# my version of joergs slingshot xbow.



## fish (Dec 24, 2009)

inspired by joergs recent project i decided to have a go myself,of course ive over done it a bit! so far i have just carved the thumb hole stock. carved with a chisel,knife and an axe it was dificult and hard on the hands,next i will be making my version of his trigger mechanism :










thanks for looking.


----------



## shot in the foot (Jan 3, 2010)

Thats a nice stock, what colour are you staining it, jeff


----------



## fish (Dec 24, 2009)

probably brown like the hunter catapult s.


----------



## Mtnfolk Mike (Aug 23, 2010)

that looks great Fish... looking forward to more pics...


----------



## joseph_curwen (Feb 8, 2010)

good work!


----------



## Sam (Jul 5, 2010)

W-O-W I must see more pics and a video of it shooting stuff!


----------



## Rayshot (Feb 1, 2010)

Hey, that is great! Very interested to see it when it is completed.


----------



## Jaybird (Dec 20, 2009)

Real nice stock Fish.


----------



## ZDP-189 (Mar 14, 2010)

Yes, you have overdone it. Beautifully, gloriously, overdone it. Everyone here wants it. You going to shoot Hunter Bands on it?


----------



## JoergS (Dec 17, 2009)

Great stock, Justin. Can't wait to see the final weapon!

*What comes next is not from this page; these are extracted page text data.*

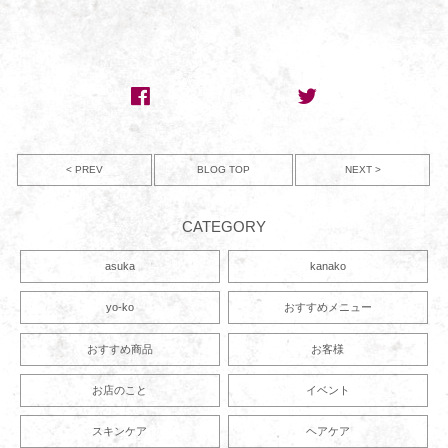
< PREV
NEXT >
BLOG TOP
CATEGORY
asuka
kanako
yo-ko
おすすめメニュー
おすすめ商品
お客様
お店のこと
イベント
スキンケア
ヘアケア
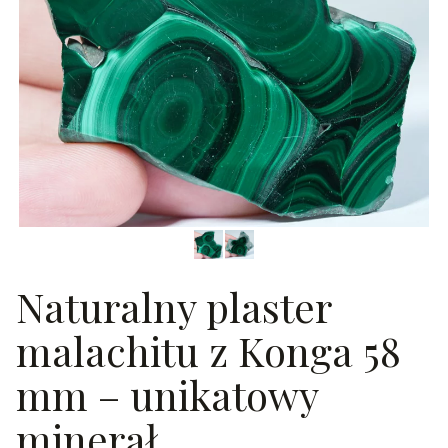
Naturalny plaster
malachitu z Konga 58
mm – unikatowy
minerał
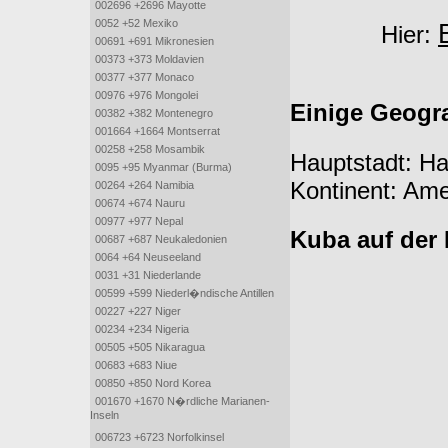
002696 +2696 Mayotte
0052 +52 Mexiko
Hier:
00691 +691 Mikronesien
00373 +373 Moldavien
00377 +377 Monaco
00976 +976 Mongolei
Einige Geogr
00382 +382 Montenegro
001664 +1664 Montserrat
00258 +258 Mosambik
Hauptstadt: H
0095 +95 Myanmar (Burma)
Kontinent: Ame
00264 +264 Namibia
00674 +674 Nauru
00977 +977 Nepal
Kuba auf der 
00687 +687 Neukaledonien
0064 +64 Neuseeland
0031 +31 Niederlande
00599 +599 Niederl�ndische Antillen
00227 +227 Niger
00234 +234 Nigeria
00505 +505 Nikaragua
00683 +683 Niue
00850 +850 Nord Korea
001670 +1670 N�rdliche Marianen-
Inseln
006723 +6723 Norfolkinsel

I am busy thinking about a repeating system for the sling-x-bow. Currently a combination of my "speedloading" idea (the thin rubber band that retrieves the bands after the shot) and my Kydex pouch is my best option. A Kydex pouch is solid enough to be drawn back empty, and once the weapon is cocked, a ball can be fed into the Kydex pouch from a magazine.

A pump action like slingshot crossbow could be really interesting, don't you think?

Jörg


----------



## ZDP-189 (Mar 14, 2010)

Yup, I suggested that here some time ago. It was a suggestion to do pump cocking but you could even do pump loading.


----------



## fish (Dec 24, 2009)

there no end of posibilities ! this will be fitted with hunter bands of course!


----------



## huey224 (Apr 12, 2010)

It kinda looks like a small sniper stock.
LOVE IT!


----------



## A+ Slingshots (Jan 22, 2010)

WOWSA!!!!!


----------